§ **EXERCISE BRIEF**
Your result should be every line of the records below that contains the word "dich".

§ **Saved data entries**
=== Begin Enclosure ===

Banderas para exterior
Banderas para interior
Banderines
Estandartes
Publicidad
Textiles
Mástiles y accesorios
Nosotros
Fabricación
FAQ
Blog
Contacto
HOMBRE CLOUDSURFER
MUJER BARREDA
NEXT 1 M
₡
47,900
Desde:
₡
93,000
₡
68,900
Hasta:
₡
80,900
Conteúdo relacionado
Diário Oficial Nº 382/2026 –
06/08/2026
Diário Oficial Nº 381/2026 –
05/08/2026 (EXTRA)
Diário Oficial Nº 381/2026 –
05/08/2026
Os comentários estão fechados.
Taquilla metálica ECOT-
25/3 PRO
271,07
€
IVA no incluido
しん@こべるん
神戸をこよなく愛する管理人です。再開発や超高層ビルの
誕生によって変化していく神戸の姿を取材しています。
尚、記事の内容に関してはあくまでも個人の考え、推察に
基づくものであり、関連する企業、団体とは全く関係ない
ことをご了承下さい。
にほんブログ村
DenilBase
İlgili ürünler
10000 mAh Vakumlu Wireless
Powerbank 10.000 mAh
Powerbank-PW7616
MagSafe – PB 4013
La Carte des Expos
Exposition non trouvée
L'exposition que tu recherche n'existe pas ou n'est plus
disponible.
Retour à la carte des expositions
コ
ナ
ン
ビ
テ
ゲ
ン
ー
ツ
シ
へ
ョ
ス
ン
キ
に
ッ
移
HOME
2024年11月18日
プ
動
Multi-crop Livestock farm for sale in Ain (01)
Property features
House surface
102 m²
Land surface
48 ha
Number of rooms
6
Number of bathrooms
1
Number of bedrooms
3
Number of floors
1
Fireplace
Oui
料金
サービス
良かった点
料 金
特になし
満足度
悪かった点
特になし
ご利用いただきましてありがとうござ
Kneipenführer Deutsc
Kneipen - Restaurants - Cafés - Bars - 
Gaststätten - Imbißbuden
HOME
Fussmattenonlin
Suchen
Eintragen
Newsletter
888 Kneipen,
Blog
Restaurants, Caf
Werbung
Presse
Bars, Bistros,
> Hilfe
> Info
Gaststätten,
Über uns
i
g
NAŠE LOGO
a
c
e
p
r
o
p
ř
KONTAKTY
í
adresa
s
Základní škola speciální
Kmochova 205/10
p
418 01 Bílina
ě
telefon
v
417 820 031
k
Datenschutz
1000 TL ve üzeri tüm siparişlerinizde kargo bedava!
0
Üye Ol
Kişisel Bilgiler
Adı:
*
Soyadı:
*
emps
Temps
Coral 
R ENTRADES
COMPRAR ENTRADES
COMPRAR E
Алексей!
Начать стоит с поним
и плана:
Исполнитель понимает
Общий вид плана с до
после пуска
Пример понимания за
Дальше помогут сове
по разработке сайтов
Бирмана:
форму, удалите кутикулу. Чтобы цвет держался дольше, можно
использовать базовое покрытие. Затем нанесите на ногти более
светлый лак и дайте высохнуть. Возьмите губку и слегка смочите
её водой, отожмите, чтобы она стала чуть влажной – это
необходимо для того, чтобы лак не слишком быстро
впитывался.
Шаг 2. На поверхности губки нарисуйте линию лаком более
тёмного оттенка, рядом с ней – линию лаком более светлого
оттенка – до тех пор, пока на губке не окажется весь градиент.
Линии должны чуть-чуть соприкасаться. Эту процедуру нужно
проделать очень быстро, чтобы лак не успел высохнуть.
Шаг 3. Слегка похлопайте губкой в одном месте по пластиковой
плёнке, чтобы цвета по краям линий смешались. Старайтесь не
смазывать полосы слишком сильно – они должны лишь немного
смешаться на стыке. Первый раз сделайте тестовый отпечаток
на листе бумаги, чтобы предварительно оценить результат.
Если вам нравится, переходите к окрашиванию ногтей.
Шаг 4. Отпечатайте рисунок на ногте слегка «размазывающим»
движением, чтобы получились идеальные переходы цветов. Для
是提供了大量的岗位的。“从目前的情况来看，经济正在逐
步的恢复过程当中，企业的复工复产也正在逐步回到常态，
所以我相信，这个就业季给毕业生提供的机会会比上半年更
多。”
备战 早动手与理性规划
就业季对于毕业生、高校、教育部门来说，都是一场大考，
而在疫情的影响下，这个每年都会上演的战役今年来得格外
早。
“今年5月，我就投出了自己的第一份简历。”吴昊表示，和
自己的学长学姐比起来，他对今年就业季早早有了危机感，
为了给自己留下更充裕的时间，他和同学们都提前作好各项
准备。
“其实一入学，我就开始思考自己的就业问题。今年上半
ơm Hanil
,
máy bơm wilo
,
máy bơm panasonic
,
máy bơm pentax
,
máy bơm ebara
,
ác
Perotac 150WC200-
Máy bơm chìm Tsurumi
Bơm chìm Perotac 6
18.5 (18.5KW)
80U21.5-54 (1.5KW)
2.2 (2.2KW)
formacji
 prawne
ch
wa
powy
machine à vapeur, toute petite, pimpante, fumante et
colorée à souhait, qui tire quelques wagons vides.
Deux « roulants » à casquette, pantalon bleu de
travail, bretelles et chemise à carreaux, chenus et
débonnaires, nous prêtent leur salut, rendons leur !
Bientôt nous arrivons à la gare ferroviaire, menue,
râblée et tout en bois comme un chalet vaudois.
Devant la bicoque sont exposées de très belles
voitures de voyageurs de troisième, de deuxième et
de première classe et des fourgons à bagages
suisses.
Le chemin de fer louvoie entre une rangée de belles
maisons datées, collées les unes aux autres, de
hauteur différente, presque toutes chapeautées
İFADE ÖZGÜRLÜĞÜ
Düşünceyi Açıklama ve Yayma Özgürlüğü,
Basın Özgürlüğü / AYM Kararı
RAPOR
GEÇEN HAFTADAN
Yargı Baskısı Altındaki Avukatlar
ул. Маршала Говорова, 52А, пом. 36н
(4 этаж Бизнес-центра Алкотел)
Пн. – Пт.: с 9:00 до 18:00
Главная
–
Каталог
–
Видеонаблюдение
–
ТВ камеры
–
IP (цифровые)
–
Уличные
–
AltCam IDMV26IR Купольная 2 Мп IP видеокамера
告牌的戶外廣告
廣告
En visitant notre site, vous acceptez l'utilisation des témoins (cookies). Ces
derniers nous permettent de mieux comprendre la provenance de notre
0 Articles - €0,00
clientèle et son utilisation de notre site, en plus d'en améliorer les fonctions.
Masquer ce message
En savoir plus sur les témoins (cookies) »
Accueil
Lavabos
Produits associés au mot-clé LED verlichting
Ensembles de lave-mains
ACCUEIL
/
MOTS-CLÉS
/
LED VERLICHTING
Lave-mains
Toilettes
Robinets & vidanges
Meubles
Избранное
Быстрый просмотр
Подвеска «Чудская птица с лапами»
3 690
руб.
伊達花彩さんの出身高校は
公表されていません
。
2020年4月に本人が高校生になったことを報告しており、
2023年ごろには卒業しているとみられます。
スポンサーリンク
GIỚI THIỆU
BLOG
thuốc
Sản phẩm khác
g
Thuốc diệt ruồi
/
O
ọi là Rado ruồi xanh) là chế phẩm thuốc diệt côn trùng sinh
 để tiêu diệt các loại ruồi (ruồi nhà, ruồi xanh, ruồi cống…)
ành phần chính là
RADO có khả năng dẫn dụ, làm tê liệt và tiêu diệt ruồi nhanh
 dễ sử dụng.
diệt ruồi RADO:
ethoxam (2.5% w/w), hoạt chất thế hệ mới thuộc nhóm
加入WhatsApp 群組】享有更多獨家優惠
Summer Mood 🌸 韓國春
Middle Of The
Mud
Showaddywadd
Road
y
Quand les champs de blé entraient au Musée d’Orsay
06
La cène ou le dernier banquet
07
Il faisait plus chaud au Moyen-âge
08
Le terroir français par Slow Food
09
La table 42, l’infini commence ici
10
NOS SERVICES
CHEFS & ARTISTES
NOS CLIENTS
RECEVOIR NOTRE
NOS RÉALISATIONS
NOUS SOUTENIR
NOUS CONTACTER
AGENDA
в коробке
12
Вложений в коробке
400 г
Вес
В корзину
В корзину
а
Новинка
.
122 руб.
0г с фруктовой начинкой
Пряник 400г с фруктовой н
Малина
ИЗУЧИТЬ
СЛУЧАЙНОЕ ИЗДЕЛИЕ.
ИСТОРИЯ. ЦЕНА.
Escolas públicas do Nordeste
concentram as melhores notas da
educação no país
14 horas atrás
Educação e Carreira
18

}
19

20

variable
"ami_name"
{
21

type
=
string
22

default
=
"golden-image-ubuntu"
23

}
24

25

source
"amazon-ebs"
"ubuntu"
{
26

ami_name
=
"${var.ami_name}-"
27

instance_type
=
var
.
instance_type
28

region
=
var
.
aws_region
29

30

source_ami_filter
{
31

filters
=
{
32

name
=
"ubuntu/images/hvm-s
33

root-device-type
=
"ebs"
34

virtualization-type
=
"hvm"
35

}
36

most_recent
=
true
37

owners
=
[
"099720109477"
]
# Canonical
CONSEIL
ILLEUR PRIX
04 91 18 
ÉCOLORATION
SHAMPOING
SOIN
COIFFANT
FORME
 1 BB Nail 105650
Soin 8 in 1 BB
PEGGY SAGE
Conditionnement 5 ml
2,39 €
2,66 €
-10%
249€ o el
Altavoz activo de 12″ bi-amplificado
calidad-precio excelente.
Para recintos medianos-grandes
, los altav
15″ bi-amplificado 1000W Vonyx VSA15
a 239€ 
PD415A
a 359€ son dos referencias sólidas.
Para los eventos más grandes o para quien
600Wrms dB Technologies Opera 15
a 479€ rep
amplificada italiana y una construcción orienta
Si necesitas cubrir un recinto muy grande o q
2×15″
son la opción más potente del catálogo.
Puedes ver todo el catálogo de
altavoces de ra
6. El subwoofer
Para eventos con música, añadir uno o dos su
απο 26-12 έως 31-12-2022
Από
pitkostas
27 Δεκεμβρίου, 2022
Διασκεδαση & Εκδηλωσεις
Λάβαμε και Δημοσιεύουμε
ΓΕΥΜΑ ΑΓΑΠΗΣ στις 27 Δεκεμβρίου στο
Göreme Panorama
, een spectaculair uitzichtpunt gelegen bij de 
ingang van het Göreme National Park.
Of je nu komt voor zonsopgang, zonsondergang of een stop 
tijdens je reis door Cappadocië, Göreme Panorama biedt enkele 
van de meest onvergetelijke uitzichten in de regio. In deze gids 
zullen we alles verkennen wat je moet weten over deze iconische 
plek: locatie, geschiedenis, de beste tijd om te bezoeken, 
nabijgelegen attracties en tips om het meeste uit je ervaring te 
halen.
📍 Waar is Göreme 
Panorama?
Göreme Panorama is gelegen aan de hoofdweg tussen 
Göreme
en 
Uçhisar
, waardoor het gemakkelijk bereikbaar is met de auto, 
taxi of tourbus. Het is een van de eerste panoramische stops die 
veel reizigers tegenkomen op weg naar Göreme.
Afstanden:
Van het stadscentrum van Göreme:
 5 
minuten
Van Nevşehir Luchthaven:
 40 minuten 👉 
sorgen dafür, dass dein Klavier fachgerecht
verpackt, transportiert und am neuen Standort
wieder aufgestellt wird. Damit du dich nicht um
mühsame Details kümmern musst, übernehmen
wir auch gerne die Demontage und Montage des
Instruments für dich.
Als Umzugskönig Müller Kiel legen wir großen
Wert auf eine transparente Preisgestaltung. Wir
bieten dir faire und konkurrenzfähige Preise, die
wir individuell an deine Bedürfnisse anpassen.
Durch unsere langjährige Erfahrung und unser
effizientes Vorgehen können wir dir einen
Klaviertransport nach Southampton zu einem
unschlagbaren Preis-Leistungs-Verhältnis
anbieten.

=== End Enclosure ===

§ **ANSWER**
wieder aufgestellt wird. Damit du dich nicht um
Instruments für dich.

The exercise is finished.